Die Corona-Pandemie und die dadurch massiv gestiegene Nachfrage für Haustiere liefert uns nur einen weiteren Grund, die genannten Probleme schnellstmöglich anzugehen. Tierbesitzer:innen und solche die es werden wollen, müssen mehr denn je in die Pflicht genommen werden, sich der Verantwortung für ein Haustier bewusst zu werden. Die Politik muss endlich und schnellstmöglich handeln. Im ersten Schritt fand im Januar 2021 ein „Runder Tisch“ des Bundesministeriums für Ernährung und Landwirtschaft (BMEL) zum Thema „Onlinehandel mit Tieren“ statt. Im Rahmen des Termins wurden die mit dem Onlinehandel von Tieren verbundenen und bestehenden Probleme besprochen, Lösungsansätze wurden seitens der geladenen Organisationen vorgestellt. Es bleibt nun abzuwarten, inwieweit der Bund hier entsprechende Regelungen auf den Weg bringt und diese umgesetzt werden.

Die AG Welpenhandel hält unter anderem die folgenden Schritte für zielführend:

  1. Einführung einer Kennzeichnungs- und Registrierungspflicht für Hunde und Katzen.

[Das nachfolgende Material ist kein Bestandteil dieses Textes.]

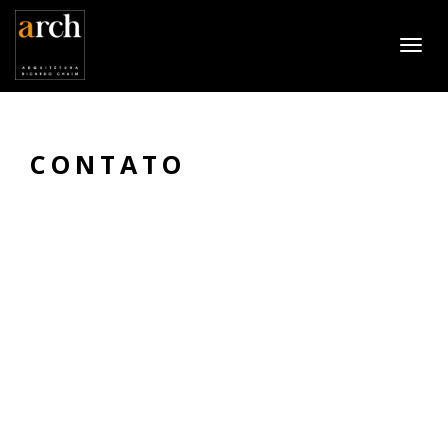
CONTATO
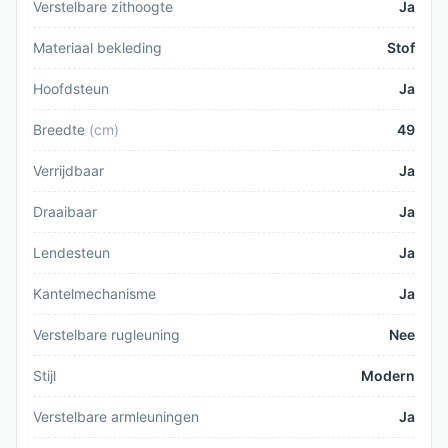
Verstelbare zithoogte
Ja
Materiaal bekleding
Stof
Hoofdsteun
Ja
Breedte
(
cm
)
49
Verrijdbaar
Ja
Draaibaar
Ja
Lendesteun
Ja
Kantelmechanisme
Ja
Verstelbare rugleuning
Nee
Stijl
Modern
Verstelbare armleuningen
Ja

Erst diese ermöglicht, dass Tiere eindeutig identifiziert und zu Händler:innen zurückverfolgt werden können.
  2. Regulierung des Internethandels mit Tieren durch klare, bei Verstoß zu ahnende Rechtsvorgaben. Unter anderem muss eine sichere Identifikation von Verkäufer:innen auf Internetplattformen, sowie der Tiere, durch Angabe der Mikrochipnummer und des Registers gewährleistet sein.
    Verpflichtung der entsprechenden Internetplattformen, Inserate auf Plausibilität und Rückverfolgbarkeit zu prüfen, bevor diese online gestellt werden.
  3. Einführung einer Heimtierschutzverordnung, mit klaren Vorgaben u.a. zu Handel, Zucht und Haltungsvoraussetzungen

Es ist uns allen bewusst, dass die Corona-Pandemie unser aller Leben massiv beeinflusst. Die gestiegene Nachfrage für Haustiere ist menschlich nachvollziehbar und spiegelt den Wunsch der Menschen nach lebendiger Nähe. Doch der, aus der erhöhten Nachfrage insbesondere nach Hunden aber auch Katzen, resultierende Anstieg illegal gehandelter Welpen ist mit großem Tierleid verbunden.

Hier ist die Gesellschaft und die Politik in der Pflicht, dieses Leid zu erkennen und zu handeln. Denn auch wenn die Pandemie hoffentlich bald ein Ende findet, der illegale Welpenhandel bleibt auch danach fortbestehen, wenn sich an den Rahmenbedingungen des Onlinehandels nichts ändert.